What you have to do –
Look for "with" in each line of the entries, and return the matching lines.

Source material –
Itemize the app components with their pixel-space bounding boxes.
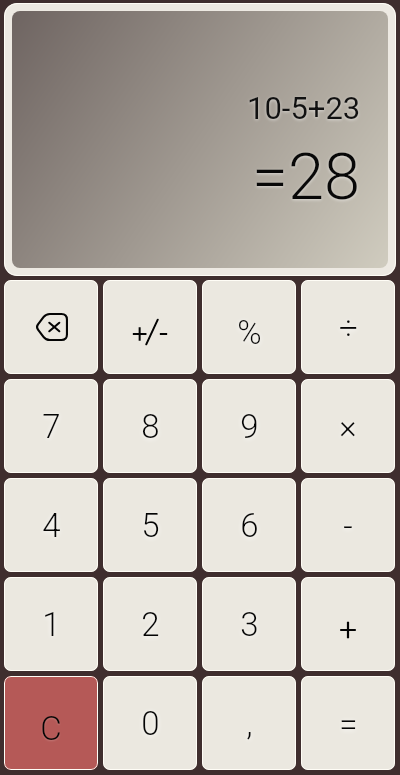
button[interactable]: Decimal separator bbox=[202, 676, 296, 770]
button[interactable]: Toggle sign bbox=[103, 280, 197, 374]
staticText: C bbox=[40, 709, 62, 748]
button[interactable]: Seven bbox=[4, 379, 98, 473]
staticText: 2 bbox=[141, 605, 160, 644]
staticText: 0 bbox=[141, 704, 160, 743]
button[interactable]: Zero bbox=[103, 676, 197, 770]
button[interactable]: Percent bbox=[202, 280, 296, 374]
staticText: 7 bbox=[42, 407, 61, 446]
button[interactable]: Multiply bbox=[301, 379, 395, 473]
staticText: 9 bbox=[240, 407, 259, 446]
button[interactable]: Three bbox=[202, 577, 296, 671]
staticText: % bbox=[237, 313, 262, 352]
staticText: , bbox=[246, 704, 253, 743]
button[interactable]: Eight bbox=[103, 379, 197, 473]
button[interactable]: Clear bbox=[4, 676, 98, 770]
staticText: 5 bbox=[141, 506, 160, 545]
button[interactable]: Equals bbox=[301, 676, 395, 770]
staticText: =28 bbox=[252, 139, 361, 215]
staticText: 6 bbox=[240, 506, 259, 545]
button[interactable]: Plus bbox=[301, 577, 395, 671]
staticText: 1 bbox=[42, 605, 61, 644]
button[interactable]: Minus bbox=[301, 478, 395, 572]
button[interactable]: One bbox=[4, 577, 98, 671]
staticText: = bbox=[339, 705, 358, 744]
button[interactable]: Four bbox=[4, 478, 98, 572]
staticText: × bbox=[339, 407, 357, 446]
staticText: 10-5+23 bbox=[247, 90, 361, 126]
button[interactable]: Six bbox=[202, 478, 296, 572]
button[interactable]: Five bbox=[103, 478, 197, 572]
staticText: 3 bbox=[240, 605, 259, 644]
button[interactable]: Nine bbox=[202, 379, 296, 473]
staticText: - bbox=[343, 507, 353, 546]
button[interactable]: Two bbox=[103, 577, 197, 671]
staticText: ÷ bbox=[339, 308, 358, 347]
staticText: 4 bbox=[42, 506, 61, 545]
button[interactable]: Backspace bbox=[4, 280, 98, 374]
staticText: 8 bbox=[141, 407, 160, 446]
button[interactable]: Divide bbox=[301, 280, 395, 374]
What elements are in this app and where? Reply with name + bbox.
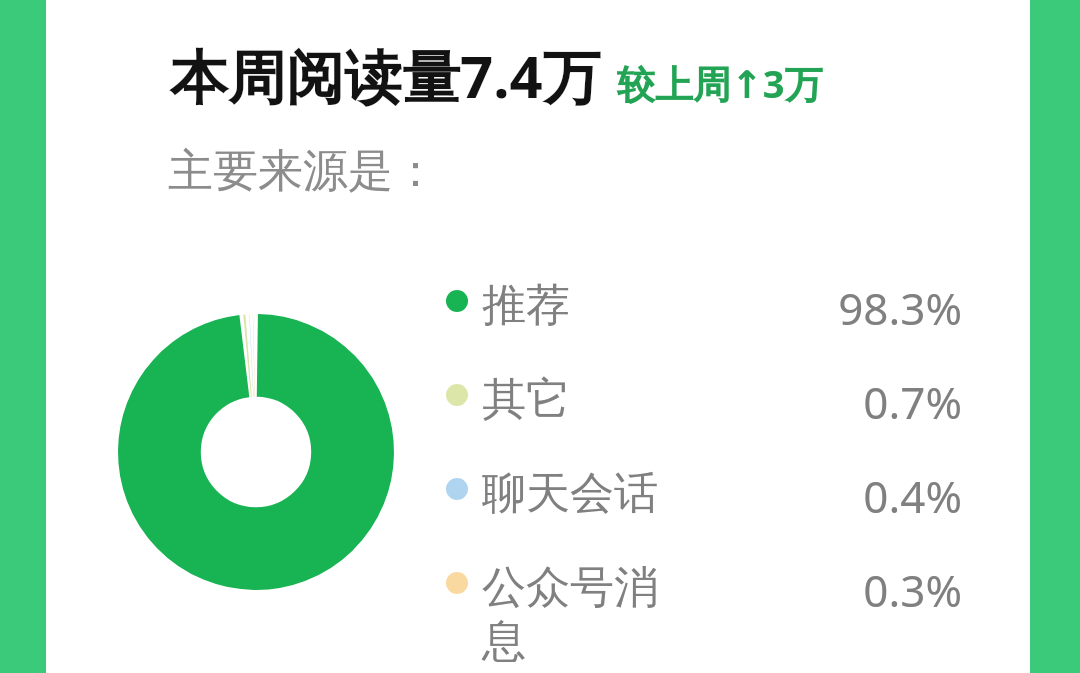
button[interactable]: 阅读来源占比环形图 [118, 314, 394, 590]
button[interactable]: 其它 [446, 372, 962, 432]
button[interactable]: 公众号消息 [446, 560, 962, 669]
staticText: 0.4% [668, 466, 962, 526]
button[interactable]: 聊天会话 [446, 466, 962, 526]
button[interactable]: 主要来源是： [168, 143, 438, 200]
staticText: 较上周↑3万 [617, 57, 823, 109]
staticText: 本周阅读量7.4万 [170, 36, 601, 115]
staticText: 0.3% [668, 560, 962, 620]
staticText: 其它 [482, 372, 668, 427]
staticText: 推荐 [482, 278, 668, 333]
staticText: 98.3% [668, 278, 962, 338]
staticText: 0.7% [668, 372, 962, 432]
staticText: 公众号消息 [482, 560, 668, 669]
button[interactable]: 本周阅读量7.4万 [170, 36, 1030, 115]
button[interactable]: 推荐 [446, 278, 962, 338]
staticText: 聊天会话 [482, 466, 668, 521]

Task answer –
Itemize the app components with their pixel-space bounding boxes.
What elements are in this app and where? Reply with name + bbox.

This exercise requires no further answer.